PUNCH associate editor Chloe Frechette suggested that all those possible deficiencies may not be of great concern to the average Mojito lover. “I don’t think people who drink Mojitos are adventurous drinkers,” she said.
Perhaps. But those indiscriminate people weren’t at our tasting table. The judges searched among the dozen entries, many of them hailing from bars known for their dedication to rum, for a good balance of flavors, attractiveness in presentation and solid iciness. A number of Mojitos were soundly criticized for arriving too warm, owing to both the choice of ice (crushed ice was most common, but not seen in all the recipes) or the build instructions (some bartenders called for the drink to be shaken, while others had it built in the glass).

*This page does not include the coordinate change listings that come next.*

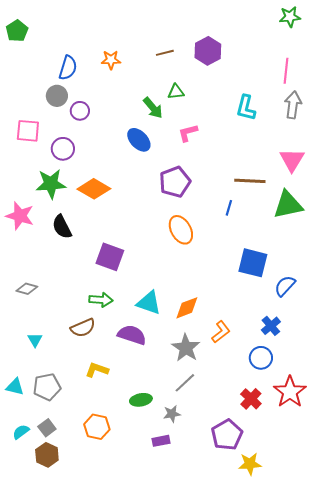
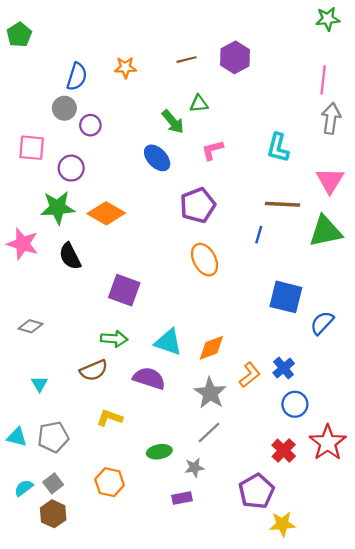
cyan L-shape: (246, 108) -> (278, 148), moved
blue cross: (271, 326) -> (284, 368), moved

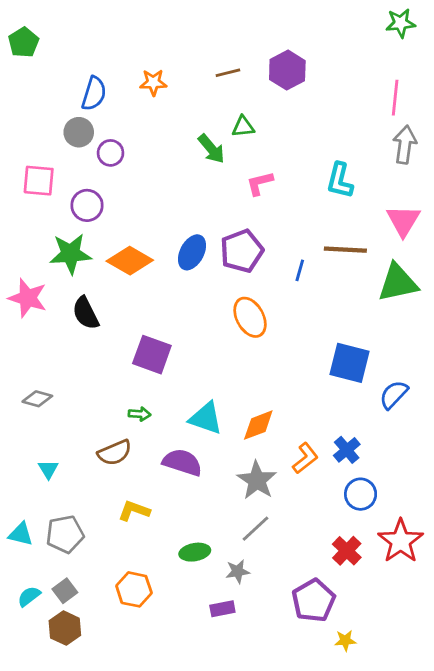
blue ellipse: (157, 158) -> (192, 252), moved, turned 72
blue line: (259, 235) -> (300, 270), moved
green arrow: (114, 339) -> (140, 414), size x0.7
yellow star: (282, 524) -> (345, 641), size x0.7

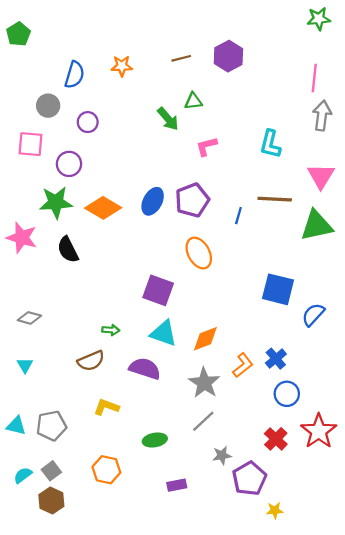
gray circle: (79, 132) -> (48, 106), moved
purple square: (152, 355) -> (158, 290), moved
cyan triangle: (48, 469) -> (25, 365), moved
gray star: (238, 571) -> (222, 455), moved

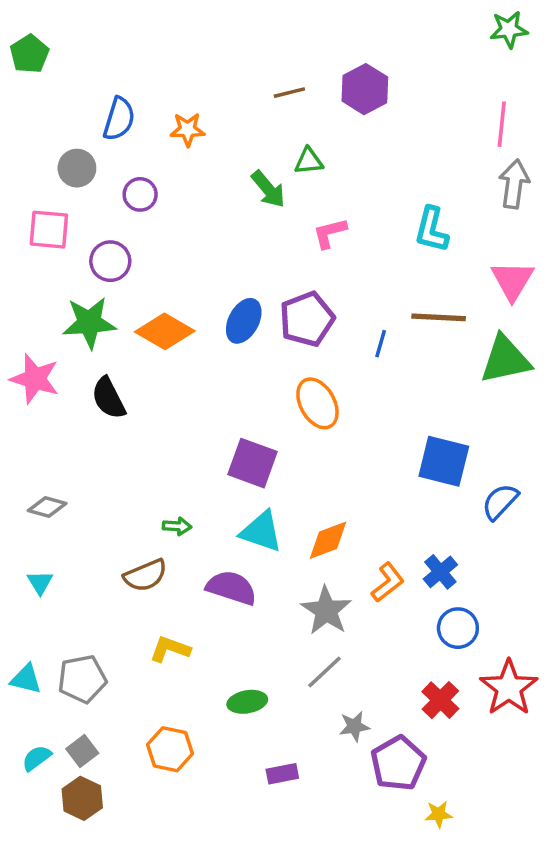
orange star: (122, 66) -> (188, 129), moved

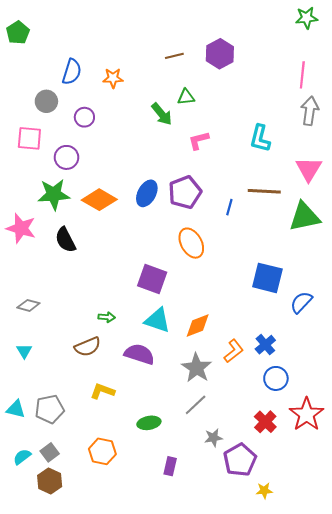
purple rectangle: (282, 774) -> (170, 466), turned -66

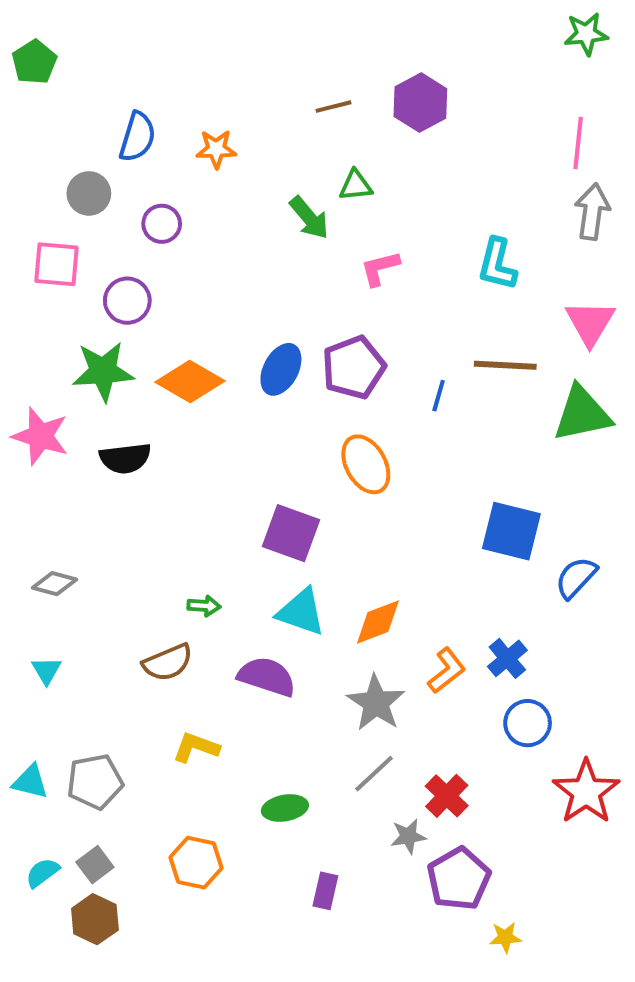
black semicircle: (65, 240) -> (125, 458), turned -70
red cross: (265, 422) -> (447, 796), moved

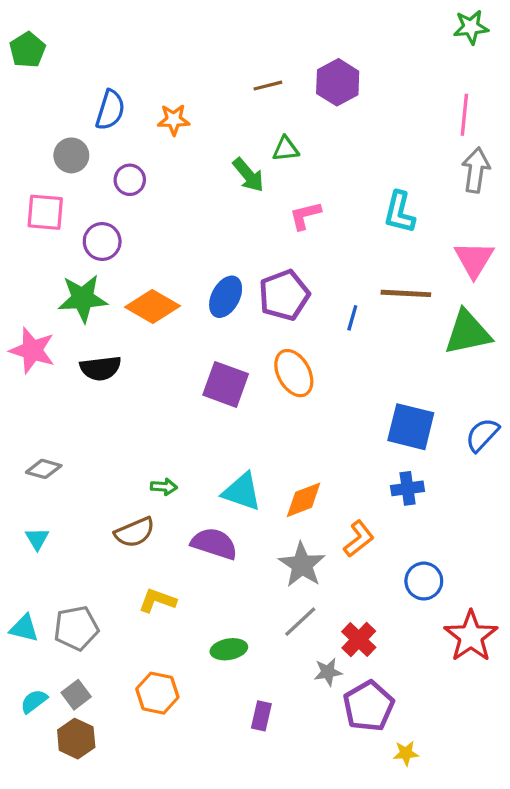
purple square: (291, 533) -> (226, 384), moved
blue semicircle: (576, 578) -> (482, 435), moved
blue cross: (507, 658) -> (408, 488), moved, turned 32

The tasting began unpromisingly, with a couple Mojitos rendered too thin and weak by too much club soda and too little sweetener. A few recipes tossed Angostura bitters into the mix, often as a visual accent atop the crushed ice. The judges largely felt the bitters were an unorthodox ingredient that upset the equilibrium of the drink. The latter half of the tasting, however, produced a few clear winners, with top honors going to Jelani Johnson of Clover Club in Brooklyn.
Johnson likes a true Cuban rum in this cocktail, preferring Havana Club 3 Year. Knowing that that product is not readily available, he opted for two ounces of Flor de Caña 4 Year, along with one ounce of simple syrup and a three-quarters of an ounce of lime juice, which he likes to hand squeeze in order to get some oil from the skin into the drink. The build begins with the mint leaves being gently muddled in the syrup. An unusual move that perhaps pushed Johnson’s drink into the top spot was his mix of hand-cracked Kold-Draft cubes at the bottom of the drink, which helped hold down the muddled mint, and crushed ice at the top, “to keep it cute.” The drink was topped with a lavish tuft of mint. The panel liked the blend of ices and the richness of the rum, and found the drink to be refreshing, crisp and cold.
Tied for second place were Mojitos from Erbin Garcia at the Caña Rum Bar in Los Angeles, and John De Piper from Sally Roots in Bushwick, Brooklyn. Garcia’s recipe, which was built in the glass, asked for muddled mint, two ounces of Plantation 3 Star, one ounce of lime juice, three-quarters of an ounce of simple syrup, a single dash of Angostura bitters and one-and-a-half ounces of soda water. (In this case, the bitters escaped the judges’ attention, as it was minimal and fully integrated into the overall drink.)
De Piper’s Mojito was shaken briefly with a few pieces of pebble ice and then strained into a glass filled with more pebble ice. The ingredients included two ounces of Real McCoy 3 Year rum, one ounce lime juice and—in its most singular feature—a sweetener blend of three-quarters of an ounce of cane syrup (De Piper prefers either Rhum JM or Petite Canne) and a brown sugar cube. This led to a slightly sweeter Mojito—and one that was deeply colored, owing to the brown sugar—but with great flavor and body.
Also singled out for approval were the Mojitos of Austin Hartman of Paradise Lounge, in Ridgewood, Queens, who called for three different rums; and Sarah Morrissey of Frenchette in Manhattan, who used Banks 5 Island rum.
If you live near any of these places, the panel’s advice was to beat a path there before the summer is out. “It’s a hot weather drink,” reminded Caiafa. “The first hot day you order one, and the last hot day you order one.”